Я вспомнил рассказ паренька возле селения Ивановка о пойманном парашютисте.

— Где это случилось, Ася?

— Возле Ивановки.

Тогда я сказал Якову, что, по-видимому, радист, схваченный возле Ивановки, и парашютист, сидевший в подвале, по рассказам встреченного мною паренька, — одно и то же лицо.

— Трудновато, конечно, — сказал Яша. — Все же мы постараемся его выручить. Коля!

Один из молодых партизан, с которыми мы пришли сюда, сделал шаг вперед. Это был паренек в берете.

— Я, товарищ командир!

— Ты слышал?

— Слыхал, товарищ командир!

— Попытка — не пытка, Коля. Надо выручить.

— Есть выручить!

— С тобой пойдет Борис Кариотти.

— Кариотти?

— Именно, — твердо сказал Яков, — Кариотти!
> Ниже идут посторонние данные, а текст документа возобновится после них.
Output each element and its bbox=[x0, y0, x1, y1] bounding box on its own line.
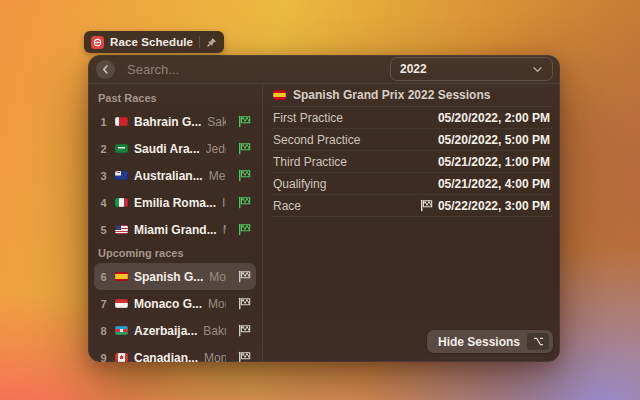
chevron-left-icon bbox=[101, 64, 110, 75]
session-label: Second Practice bbox=[273, 133, 360, 147]
race-index: 2 bbox=[98, 143, 109, 155]
checkered-flag-icon bbox=[238, 142, 251, 155]
flag-italy-icon bbox=[115, 198, 128, 208]
command-tag: Race Schedule bbox=[84, 31, 224, 53]
race-index: 5 bbox=[98, 224, 109, 236]
checkered-flag-icon bbox=[238, 196, 251, 209]
session-row-first-practice: First Practice 05/20/2022, 2:00 PM bbox=[271, 107, 552, 129]
race-location: Montmeló,... bbox=[209, 270, 226, 284]
race-index: 3 bbox=[98, 170, 109, 182]
list-item-australia[interactable]: 3 Australian... Melbourne,... bbox=[94, 162, 256, 189]
search-header: Search... 2022 bbox=[88, 55, 560, 84]
flag-bahrain-icon bbox=[115, 117, 128, 127]
session-label: Race bbox=[273, 199, 301, 213]
flag-spain-icon bbox=[115, 272, 128, 282]
race-index: 7 bbox=[98, 298, 109, 310]
session-label: Qualifying bbox=[273, 177, 326, 191]
list-item-emilia-romagna[interactable]: 4 Emilia Roma... Imola, Italy bbox=[94, 189, 256, 216]
sessions-header: Spanish Grand Prix 2022 Sessions bbox=[271, 84, 552, 107]
flag-saudi-arabia-icon bbox=[115, 144, 128, 154]
race-list: Past Races 1 Bahrain G... Sakhir, Bahr..… bbox=[88, 84, 262, 362]
flag-monaco-icon bbox=[115, 299, 128, 309]
race-index: 9 bbox=[98, 352, 109, 363]
pin-icon bbox=[206, 37, 217, 48]
race-title: Saudi Ara... bbox=[134, 142, 200, 156]
hide-sessions-label: Hide Sessions bbox=[438, 335, 520, 349]
race-title: Australian... bbox=[134, 169, 203, 183]
checkered-flag-icon bbox=[238, 169, 251, 182]
section-header-upcoming: Upcoming races bbox=[94, 243, 256, 263]
session-datetime: 05/21/2022, 4:00 PM bbox=[438, 177, 550, 191]
race-location: Miami, USA bbox=[223, 223, 226, 237]
race-schedule-window: Search... 2022 Past Races 1 Bahrain G...… bbox=[88, 55, 560, 362]
session-row-race: Race 05/22/2022, 3:00 PM bbox=[271, 195, 552, 217]
flag-australia-icon bbox=[115, 171, 128, 181]
chevron-down-icon bbox=[532, 66, 543, 73]
sessions-detail-panel: Spanish Grand Prix 2022 Sessions First P… bbox=[263, 84, 560, 362]
checkered-flag-icon bbox=[420, 199, 433, 212]
flag-canada-icon bbox=[115, 353, 128, 362]
command-tag-label: Race Schedule bbox=[110, 36, 193, 48]
race-title: Bahrain G... bbox=[134, 115, 201, 129]
race-location: Monte-Carl... bbox=[208, 297, 226, 311]
race-location: Imola, Italy bbox=[222, 196, 226, 210]
race-index: 6 bbox=[98, 271, 109, 283]
list-item-saudi[interactable]: 2 Saudi Ara... Jeddah, Sa... bbox=[94, 135, 256, 162]
race-location: Montreal, C... bbox=[204, 351, 226, 363]
flag-spain-icon bbox=[273, 90, 286, 100]
session-datetime: 05/21/2022, 1:00 PM bbox=[438, 155, 550, 169]
race-location: Baku, Azerb... bbox=[203, 324, 226, 338]
list-item-miami[interactable]: 5 Miami Grand... Miami, USA bbox=[94, 216, 256, 243]
option-key-icon bbox=[527, 333, 549, 350]
list-item-azerbaijan[interactable]: 8 Azerbaija... Baku, Azerb... bbox=[94, 317, 256, 344]
race-index: 8 bbox=[98, 325, 109, 337]
search-input[interactable]: Search... bbox=[127, 62, 390, 77]
session-label: Third Practice bbox=[273, 155, 347, 169]
back-button[interactable] bbox=[96, 60, 115, 79]
race-title: Monaco G... bbox=[134, 297, 202, 311]
race-title: Miami Grand... bbox=[134, 223, 217, 237]
tag-divider bbox=[199, 36, 200, 48]
race-location: Sakhir, Bahr... bbox=[207, 115, 226, 129]
section-header-past: Past Races bbox=[94, 88, 256, 108]
session-row-third-practice: Third Practice 05/21/2022, 1:00 PM bbox=[271, 151, 552, 173]
race-title: Spanish G... bbox=[134, 270, 203, 284]
race-location: Melbourne,... bbox=[209, 169, 226, 183]
list-item-monaco[interactable]: 7 Monaco G... Monte-Carl... bbox=[94, 290, 256, 317]
list-item-canada[interactable]: 9 Canadian... Montreal, C... bbox=[94, 344, 256, 362]
race-location: Jeddah, Sa... bbox=[206, 142, 226, 156]
session-row-qualifying: Qualifying 05/21/2022, 4:00 PM bbox=[271, 173, 552, 195]
race-index: 1 bbox=[98, 116, 109, 128]
list-item-bahrain[interactable]: 1 Bahrain G... Sakhir, Bahr... bbox=[94, 108, 256, 135]
year-dropdown[interactable]: 2022 bbox=[390, 57, 553, 81]
steering-wheel-icon bbox=[92, 37, 103, 48]
session-datetime: 05/22/2022, 3:00 PM bbox=[420, 199, 550, 213]
race-schedule-app-icon bbox=[91, 36, 104, 49]
race-index: 4 bbox=[98, 197, 109, 209]
checkered-flag-icon bbox=[238, 351, 251, 362]
checkered-flag-icon bbox=[238, 297, 251, 310]
sessions-title: Spanish Grand Prix 2022 Sessions bbox=[293, 88, 490, 102]
checkered-flag-icon bbox=[238, 324, 251, 337]
hide-sessions-button[interactable]: Hide Sessions bbox=[427, 330, 553, 353]
session-datetime-text: 05/22/2022, 3:00 PM bbox=[438, 199, 550, 213]
race-title: Canadian... bbox=[134, 351, 198, 363]
flag-azerbaijan-icon bbox=[115, 326, 128, 336]
checkered-flag-icon bbox=[238, 223, 251, 236]
session-label: First Practice bbox=[273, 111, 343, 125]
race-title: Azerbaija... bbox=[134, 324, 197, 338]
race-title: Emilia Roma... bbox=[134, 196, 216, 210]
session-datetime: 05/20/2022, 5:00 PM bbox=[438, 133, 550, 147]
session-row-second-practice: Second Practice 05/20/2022, 5:00 PM bbox=[271, 129, 552, 151]
list-item-spain-selected[interactable]: 6 Spanish G... Montmeló,... bbox=[94, 263, 256, 290]
session-datetime: 05/20/2022, 2:00 PM bbox=[438, 111, 550, 125]
flag-usa-icon bbox=[115, 225, 128, 235]
checkered-flag-icon bbox=[238, 115, 251, 128]
action-bar: Hide Sessions bbox=[427, 330, 553, 353]
checkered-flag-icon bbox=[238, 270, 251, 283]
year-dropdown-value: 2022 bbox=[400, 62, 427, 76]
Отозвался молодой худой грек в пилотке, в немецкой военной куртке с красным бантом над карманом.

— Ты пойдешь с Чуваловым, Кариотти... — приказал ему Яков.

Кариотти кивнул головой, снял бант, сунул в карман.

— Исполняйте! По исполнении возвращайтесь на Джейляву.

Чувалов и Борис Кариотти, грек из Балаклавы, исчезли в темноте.

— Они его вытащат, — уверенно сказал Яша, — вытащат, лишь бы был еще жив.

— Опасно, — сказал я.

— Ну, эти ребята ищут опасности. Вот увидишь, они славно проведут операцию. Такие дела им не впервые.

Подошел комиссар отряда, татарин Баширов, познакомились. Яков мимоходом сказал ему о своем решении послать Чувалова и Кариотти. Баширов согласился.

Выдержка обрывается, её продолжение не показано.